Friday, January 26, 2007


The Irish Children’s Program in Rochester, New York

I just read a piece by local columnist Mark Hare in last Sunday’s Democrat and Chronicle entitled Irish Children's Program is all about making peace. He says, in part, that
Since the 1998 Belfast Agreement, the violence in Northern Ireland has eased considerably. But still there is a wall of suspicion and mistrust between the Catholic and Protestant communities. Summer in Rochester is a way to ease that tension, a few children at a time.
It struck me as an anachronism, coming as it does almost ten years after peace broke out in Northern Ireland. In retrospect, I guess the declaration of peace was as premature as that "Mission Accomplished" in Iraq banner displayed behind Bush on the deck of the USS Abraham Lincoln way back in May, 2003.

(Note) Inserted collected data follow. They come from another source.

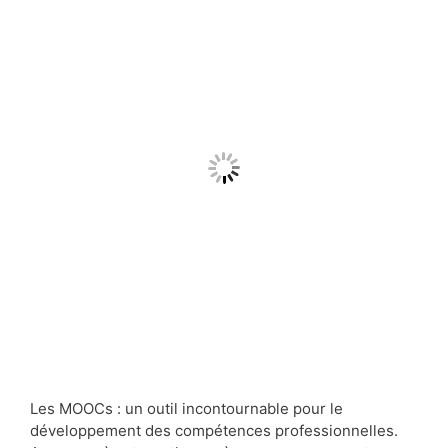
Les MOOCs : un outil incontournable pour le
développement des compétences professionnelles.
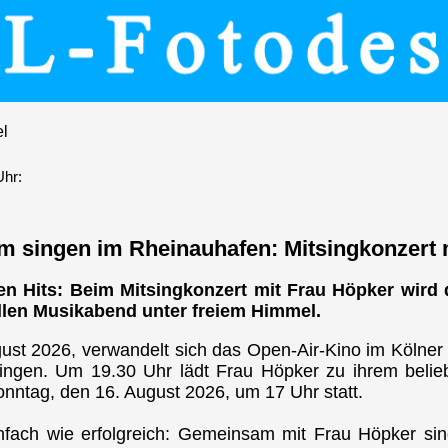
el
Uhr:
 singen im Rheinauhafen: Mitsingkonzert 
len Hits: Beim Mitsingkonzert mit Frau Höpker wird
llen Musikabend unter freiem Himmel.
st 2026, verwandelt sich das Open-Air-Kino im Kölner
singen. Um 19.30 Uhr lädt Frau Höpker zu ihrem belieb
onntag, den 16. August 2026, um 17 Uhr statt.
nfach wie erfolgreich: Gemeinsam mit Frau Höpker sin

Aileen and my other good friends over at A Tangled Web who live in Northern Ireland day in and day out all seem to have problems of one kind or another with the "Peace Process" just like I have problems with America’s ongoing military presence in Iraq. I said the other day in reply to a comment ("Anyone who wants to stop the instability should support the Coalition efforts") by Charles in Texas.
Yes, Charles, let's see if we can tie all this back into Northern Ireland. The coalition has an army in the field trying to suppress inter-tribal violence that is killing civilians as well as military personnel. Some of the death squads are in league with the local government. Some of the death squads consider the coalition to be an army of occupation that they must drive from their land. Foreign countries (or citizens thereof) are sending guns and money to both sides.
Reminds me of an old joke about Richard Nixon: At least he kept our boys out of Northern Ireland.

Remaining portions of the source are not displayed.